Everything in the listing below should be repeated exactly, apart from the pictures.

◆ **Data under study**
· · · ·

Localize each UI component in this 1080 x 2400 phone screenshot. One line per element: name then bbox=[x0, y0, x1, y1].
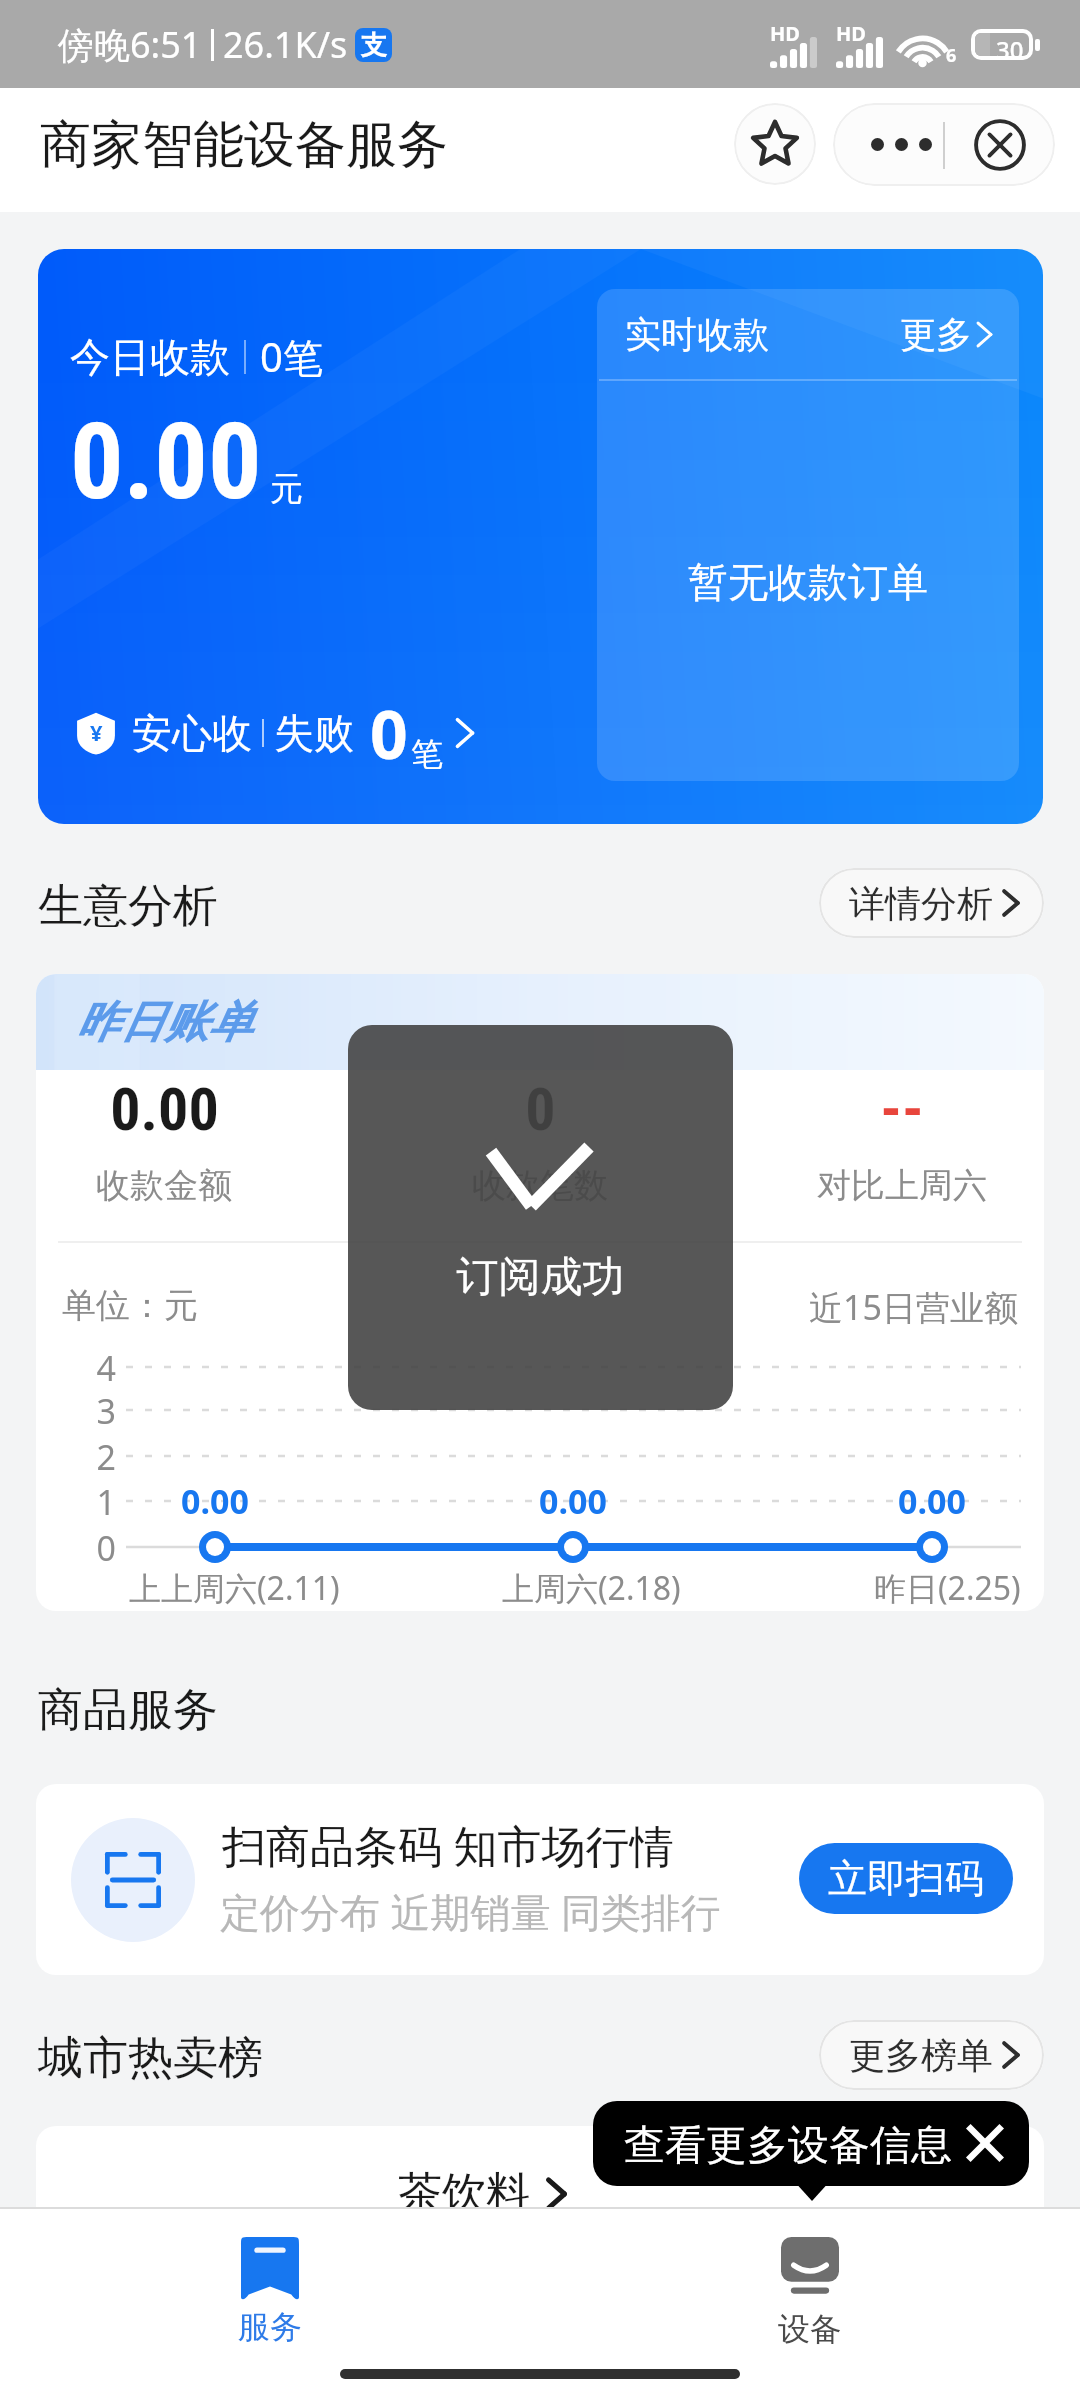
staticText: 商品服务 bbox=[38, 1682, 218, 1739]
button[interactable]: 立即扫码 bbox=[799, 1843, 1013, 1914]
staticText: 3 bbox=[76, 1388, 116, 1434]
button[interactable]: 更多 bbox=[846, 103, 957, 186]
staticText: 安心收 bbox=[132, 708, 252, 758]
button[interactable]: 今日收款 bbox=[38, 249, 1043, 824]
staticText: 更多榜单 bbox=[849, 2033, 993, 2078]
staticText: 定价分布 近期销量 同类排行 bbox=[220, 1884, 721, 1939]
staticText: 对比上周六 bbox=[817, 1164, 987, 1207]
button[interactable]: 更多 bbox=[896, 308, 997, 361]
button[interactable]: 扫商品条码 知市场行情 bbox=[36, 1784, 1044, 1975]
staticText: 今日收款 bbox=[70, 332, 230, 382]
staticText: -- bbox=[880, 1074, 924, 1144]
staticText: 立即扫码 bbox=[828, 1854, 984, 1903]
staticText: 0 bbox=[525, 1074, 556, 1144]
button[interactable]: 关闭 bbox=[944, 103, 1055, 186]
staticText: 笔 bbox=[411, 734, 443, 774]
staticText: 服务 bbox=[238, 2307, 302, 2347]
staticText: 元 bbox=[270, 468, 303, 510]
staticText: 昨日账单 bbox=[76, 995, 252, 1050]
button[interactable]: 收藏 bbox=[734, 103, 816, 185]
staticText: 26.1K/s bbox=[223, 20, 348, 69]
staticText: 0 bbox=[370, 688, 408, 778]
staticText: 0.00 bbox=[539, 1478, 607, 1524]
staticText: 0笔 bbox=[260, 329, 323, 384]
staticText: 1 bbox=[76, 1479, 116, 1525]
button[interactable]: 关闭提示 bbox=[961, 2119, 1009, 2167]
staticText: ¥ bbox=[90, 717, 103, 747]
staticText: 设备 bbox=[778, 2309, 842, 2349]
staticText: HD bbox=[836, 20, 866, 47]
button[interactable]: 详情分析 bbox=[819, 868, 1044, 938]
staticText: 支 bbox=[361, 29, 387, 62]
staticText: 2 bbox=[76, 1434, 116, 1480]
staticText: 订阅成功 bbox=[348, 1251, 733, 1304]
staticText: 失败 bbox=[274, 708, 354, 758]
button[interactable]: 服务 bbox=[0, 2209, 540, 2400]
staticText: 商家智能设备服务 bbox=[40, 113, 448, 177]
staticText: 暂无收款订单 bbox=[688, 557, 928, 607]
staticText: 更多 bbox=[900, 312, 972, 357]
staticText: 扫商品条码 知市场行情 bbox=[222, 1815, 674, 1875]
staticText: 4 bbox=[76, 1345, 116, 1391]
staticText: 单位：元 bbox=[62, 1284, 198, 1327]
staticText: 城市热卖榜 bbox=[38, 2030, 263, 2087]
staticText: HD bbox=[770, 20, 800, 47]
staticText: 0.00 bbox=[110, 1074, 219, 1144]
staticText: 0.00 bbox=[181, 1478, 249, 1524]
staticText: 6 bbox=[946, 43, 957, 68]
staticText: 30 bbox=[996, 33, 1024, 56]
staticText: 0.00 bbox=[898, 1478, 966, 1524]
staticText: 查看更多设备信息 bbox=[624, 2120, 952, 2172]
staticText: 茶饮料 bbox=[398, 2166, 530, 2221]
staticText: 详情分析 bbox=[849, 881, 993, 926]
staticText: 近15日营业额 bbox=[809, 1284, 1018, 1330]
staticText: 上上周六(2.11) bbox=[129, 1566, 340, 1610]
button[interactable]: 更多榜单 bbox=[819, 2020, 1044, 2090]
staticText: 收款笔数 bbox=[472, 1164, 608, 1207]
button[interactable]: 设备 bbox=[540, 2209, 1080, 2400]
staticText: 傍晚6:51 bbox=[58, 20, 202, 69]
staticText: 生意分析 bbox=[38, 878, 218, 935]
staticText: 上周六(2.18) bbox=[502, 1566, 681, 1610]
staticText: 0.00 bbox=[70, 400, 262, 524]
staticText: 实时收款 bbox=[625, 312, 769, 357]
button[interactable]: 茶饮料 bbox=[36, 2126, 1044, 2326]
staticText: 收款金额 bbox=[96, 1164, 232, 1207]
staticText: 昨日(2.25) bbox=[874, 1566, 1021, 1610]
button[interactable]: ¥ bbox=[68, 682, 481, 784]
staticText: 0 bbox=[76, 1525, 116, 1571]
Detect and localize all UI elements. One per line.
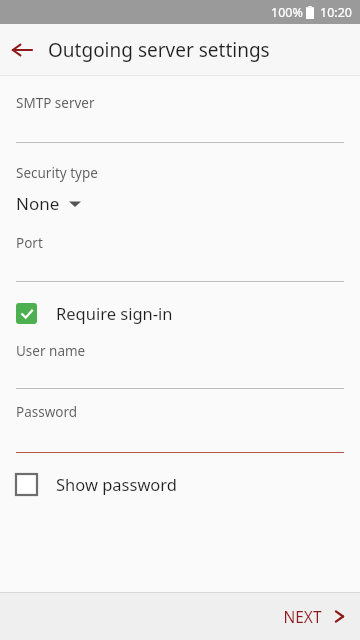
button[interactable]: NEXT bbox=[267, 596, 360, 637]
staticText: Outgoing server settings bbox=[48, 37, 270, 63]
staticText: Security type bbox=[16, 164, 98, 182]
staticText: Show password bbox=[56, 473, 177, 495]
button[interactable]: Require sign-in bbox=[0, 298, 360, 328]
staticText: Port bbox=[16, 234, 43, 252]
staticText: SMTP server bbox=[16, 94, 95, 112]
staticText: Password bbox=[16, 403, 78, 421]
staticText: NEXT bbox=[283, 606, 322, 627]
staticText: None bbox=[16, 192, 60, 215]
staticText: Require sign-in bbox=[56, 302, 173, 324]
staticText: 100% bbox=[271, 4, 303, 21]
button[interactable]: None bbox=[0, 190, 360, 217]
button[interactable]: Show password bbox=[0, 469, 360, 499]
staticText: 10:20 bbox=[320, 4, 352, 21]
staticText: User name bbox=[16, 342, 86, 360]
button[interactable]: Back bbox=[0, 28, 44, 72]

· · · ·

◆ **Output of the task**
Localize each UI component in this 1080 x 2400 phone screenshot. One line per element: name then bbox=[x0, y0, x1, y1].
staticText: 商品服务 bbox=[38, 1682, 218, 1739]
button[interactable]: 立即扫码 bbox=[799, 1843, 1013, 1914]
staticText: 3 bbox=[76, 1388, 116, 1434]
button[interactable]: 更多 bbox=[846, 103, 957, 186]
staticText: 安心收 bbox=[132, 708, 252, 758]
button[interactable]: 今日收款 bbox=[38, 249, 1043, 824]
staticText: 更多榜单 bbox=[849, 2033, 993, 2078]
staticText: 定价分布 近期销量 同类排行 bbox=[220, 1884, 721, 1939]
staticText: 对比上周六 bbox=[817, 1164, 987, 1207]
button[interactable]: 更多 bbox=[896, 308, 997, 361]
button[interactable]: 扫商品条码 知市场行情 bbox=[36, 1784, 1044, 1975]
staticText: 今日收款 bbox=[70, 332, 230, 382]
staticText: -- bbox=[880, 1074, 924, 1144]
staticText: 立即扫码 bbox=[828, 1854, 984, 1903]
staticText: 0 bbox=[525, 1074, 556, 1144]
button[interactable]: 关闭 bbox=[944, 103, 1055, 186]
staticText: 笔 bbox=[411, 734, 443, 774]
staticText: 服务 bbox=[238, 2307, 302, 2347]
staticText: 元 bbox=[270, 468, 303, 510]
staticText: 昨日账单 bbox=[76, 995, 252, 1050]
button[interactable]: 收藏 bbox=[734, 103, 816, 185]
staticText: 26.1K/s bbox=[223, 20, 348, 69]
staticText: 0 bbox=[370, 688, 408, 778]
staticText: 0.00 bbox=[539, 1478, 607, 1524]
staticText: 0笔 bbox=[260, 329, 323, 384]
staticText: 1 bbox=[76, 1479, 116, 1525]
button[interactable]: 关闭提示 bbox=[961, 2119, 1009, 2167]
staticText: ¥ bbox=[90, 717, 103, 747]
staticText: 设备 bbox=[778, 2309, 842, 2349]
staticText: HD bbox=[836, 20, 866, 47]
button[interactable]: 详情分析 bbox=[819, 868, 1044, 938]
staticText: 支 bbox=[361, 29, 387, 62]
staticText: 2 bbox=[76, 1434, 116, 1480]
staticText: 订阅成功 bbox=[348, 1251, 733, 1304]
staticText: 失败 bbox=[274, 708, 354, 758]
button[interactable]: 服务 bbox=[0, 2209, 540, 2400]
staticText: 商家智能设备服务 bbox=[40, 113, 448, 177]
staticText: 暂无收款订单 bbox=[688, 557, 928, 607]
staticText: 更多 bbox=[900, 312, 972, 357]
staticText: 扫商品条码 知市场行情 bbox=[222, 1815, 674, 1875]
staticText: 4 bbox=[76, 1345, 116, 1391]
staticText: 单位：元 bbox=[62, 1284, 198, 1327]
staticText: 城市热卖榜 bbox=[38, 2030, 263, 2087]
staticText: HD bbox=[770, 20, 800, 47]
staticText: 0.00 bbox=[110, 1074, 219, 1144]
staticText: 0.00 bbox=[181, 1478, 249, 1524]
staticText: 6 bbox=[946, 43, 957, 68]
staticText: 30 bbox=[996, 33, 1024, 56]
staticText: 0.00 bbox=[898, 1478, 966, 1524]
staticText: 查看更多设备信息 bbox=[624, 2120, 952, 2172]
staticText: 茶饮料 bbox=[398, 2166, 530, 2221]
staticText: 详情分析 bbox=[849, 881, 993, 926]
staticText: 近15日营业额 bbox=[809, 1284, 1018, 1330]
staticText: 上上周六(2.11) bbox=[129, 1566, 340, 1610]
button[interactable]: 更多榜单 bbox=[819, 2020, 1044, 2090]
staticText: 收款笔数 bbox=[472, 1164, 608, 1207]
button[interactable]: 设备 bbox=[540, 2209, 1080, 2400]
staticText: 傍晚6:51 bbox=[58, 20, 202, 69]
staticText: 生意分析 bbox=[38, 878, 218, 935]
staticText: 上周六(2.18) bbox=[502, 1566, 681, 1610]
staticText: 0.00 bbox=[70, 400, 262, 524]
staticText: 实时收款 bbox=[625, 312, 769, 357]
button[interactable]: 茶饮料 bbox=[36, 2126, 1044, 2326]
staticText: 收款金额 bbox=[96, 1164, 232, 1207]
staticText: 昨日(2.25) bbox=[874, 1566, 1021, 1610]
button[interactable]: ¥ bbox=[68, 682, 481, 784]
staticText: 0 bbox=[76, 1525, 116, 1571]
Detect and localize all UI elements. One per line.
button[interactable]: NEXT bbox=[267, 596, 360, 637]
staticText: Outgoing server settings bbox=[48, 37, 270, 63]
staticText: Security type bbox=[16, 164, 98, 182]
staticText: Show password bbox=[56, 473, 177, 495]
button[interactable]: Require sign-in bbox=[0, 298, 360, 328]
staticText: Port bbox=[16, 234, 43, 252]
staticText: SMTP server bbox=[16, 94, 95, 112]
staticText: Password bbox=[16, 403, 78, 421]
staticText: NEXT bbox=[283, 606, 322, 627]
staticText: None bbox=[16, 192, 60, 215]
staticText: Require sign-in bbox=[56, 302, 173, 324]
staticText: 100% bbox=[271, 4, 303, 21]
button[interactable]: None bbox=[0, 190, 360, 217]
button[interactable]: Show password bbox=[0, 469, 360, 499]
staticText: 10:20 bbox=[320, 4, 352, 21]
staticText: User name bbox=[16, 342, 86, 360]
button[interactable]: Back bbox=[0, 28, 44, 72]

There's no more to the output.